The number of East Meadow students who refused the state English Language Arts assessments last week doubled from the total just one year ago, and Superintendent Leon Campo said that more than half of the students in seven district schools who were eligible for the tests opted out.

New York state adopted the Common Core State Standards in 2010, mandating implementation beginning the following summer. State officials said that the more rigorous standards are designed to make students more college- and career-ready, and the year-end exams help the Education Department measure their progress.

But parents across the state, and particularly on Long Island, have questioned the tests’ legitimacy as well as the disproportionate impact they believe the exams have had on both students and teachers in recent years. Some formed opt-out groups on Facebook, and more each year have elected to send school district officials letters stating that their children would not be taking the tests.
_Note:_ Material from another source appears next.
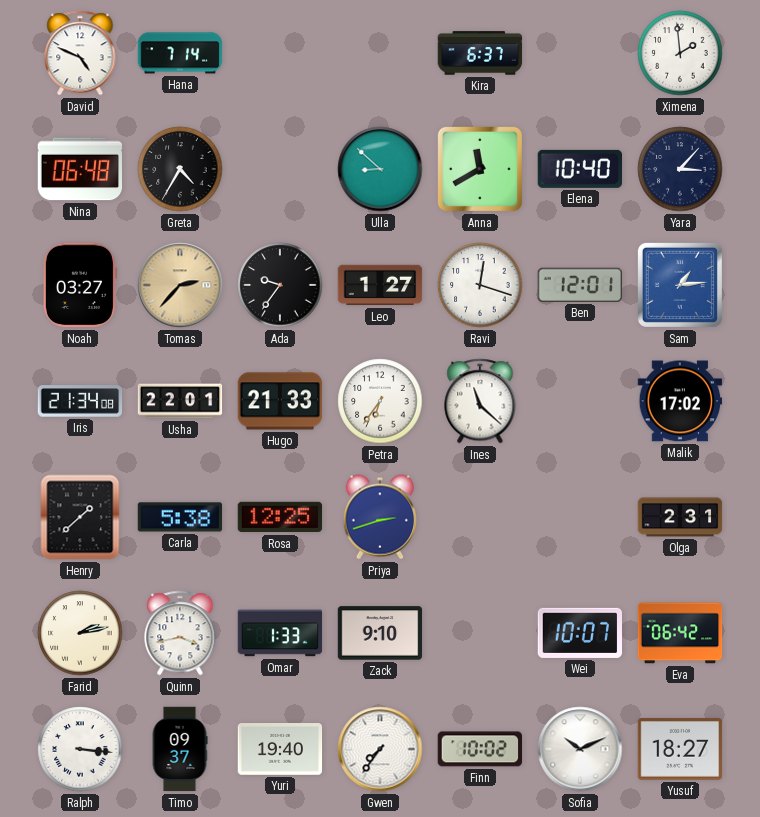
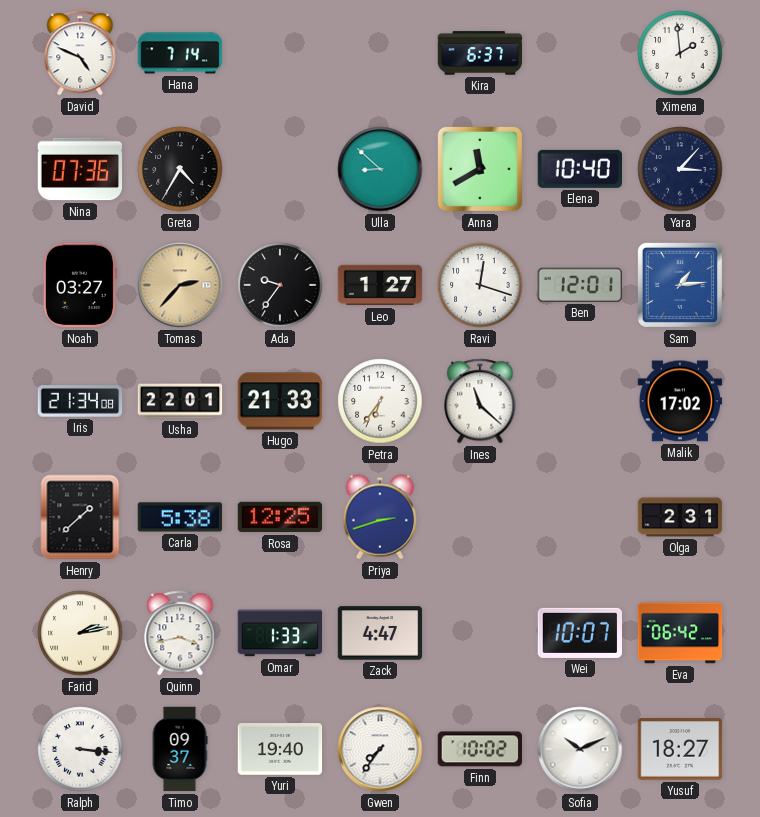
Nina: 06:48 -> 07:36
Zack: 9:10 -> 4:47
Of 3,296 ELA test-eligible East Meadow students in third through eighth grades this year, 1,654 refused the tests last week, or 50.2 percent. Last year, 24 percent of students did not take the exams, Superintendent Leon Campo said.

The state math assessments were scheduled for this week.

One of the reasons the refusal rate might have spiked, Campo said, is that the Board of Education published a position paper called “Where We Stand And Why” in July. The paper, which was sent to elected officials at all levels of government and can be found on the district website, criticized the Common Core curriculum’s reliance on high-stakes testing and its ties to teacher and administrator evaluations. It stated that test-based teacher evaluations are “fundamentally flawed, inaccurate and unjust,” and noted the stress the tests create in students, the extensive time teachers must devote to test preparation and the limited feedback the exams provide.

“Many parents look to our board for leadership on a given issue,” Campo said. “… I personally believe they are correct, and that the impact has not been positive.”